* [REQUIRED WORK]: Going through the data below, tally every line where the string "Attendere" occurs, then give only the tally.

* [DATA EXTRACT]:
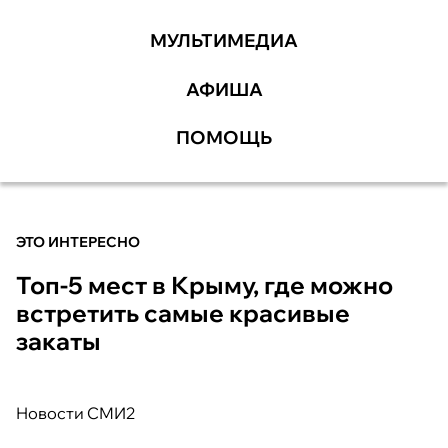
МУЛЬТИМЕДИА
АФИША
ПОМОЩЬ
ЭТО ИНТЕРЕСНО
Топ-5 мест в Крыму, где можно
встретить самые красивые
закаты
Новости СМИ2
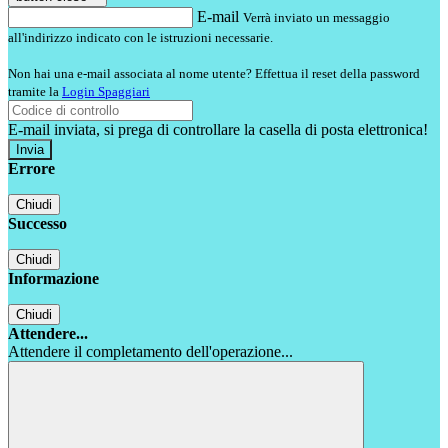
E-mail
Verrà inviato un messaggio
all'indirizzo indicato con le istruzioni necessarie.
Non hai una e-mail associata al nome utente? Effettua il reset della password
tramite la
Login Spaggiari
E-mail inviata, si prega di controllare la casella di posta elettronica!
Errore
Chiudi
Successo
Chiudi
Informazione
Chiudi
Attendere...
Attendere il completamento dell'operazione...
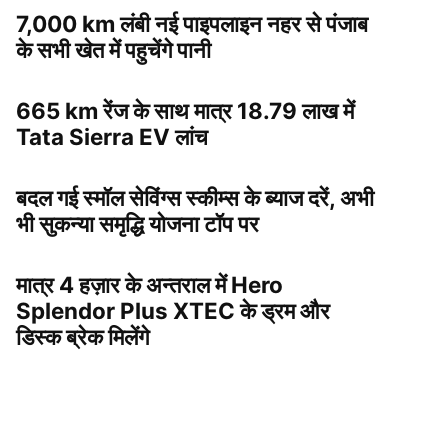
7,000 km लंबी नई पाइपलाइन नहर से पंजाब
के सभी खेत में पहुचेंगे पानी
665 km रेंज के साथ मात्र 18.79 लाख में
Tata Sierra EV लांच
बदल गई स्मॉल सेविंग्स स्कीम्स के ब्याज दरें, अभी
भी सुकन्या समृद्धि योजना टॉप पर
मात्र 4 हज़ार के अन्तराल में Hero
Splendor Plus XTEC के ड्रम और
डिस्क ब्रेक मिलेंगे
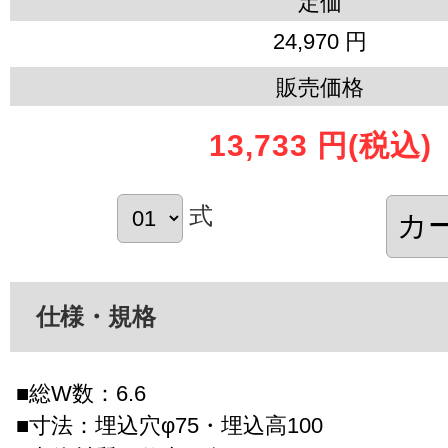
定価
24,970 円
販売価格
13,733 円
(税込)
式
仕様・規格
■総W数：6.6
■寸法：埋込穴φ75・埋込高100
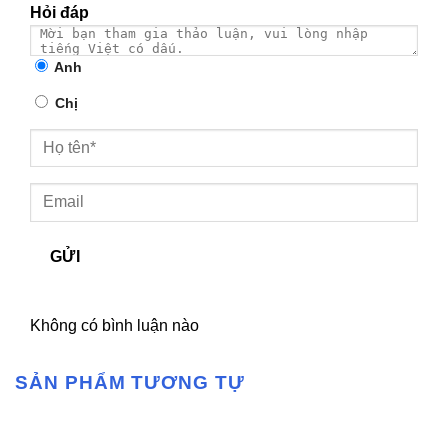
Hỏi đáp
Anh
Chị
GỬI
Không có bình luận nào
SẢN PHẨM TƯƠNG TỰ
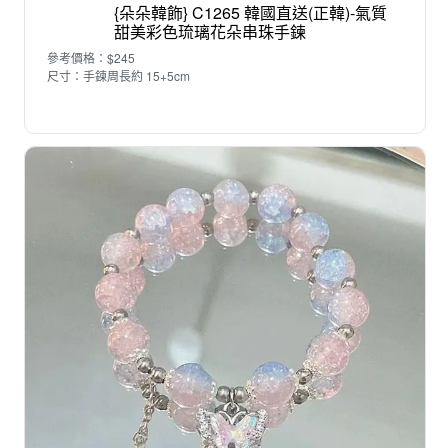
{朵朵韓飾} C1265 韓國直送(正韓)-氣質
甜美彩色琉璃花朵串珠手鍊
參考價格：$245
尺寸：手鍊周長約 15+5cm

* [RESULT BELOW]: 2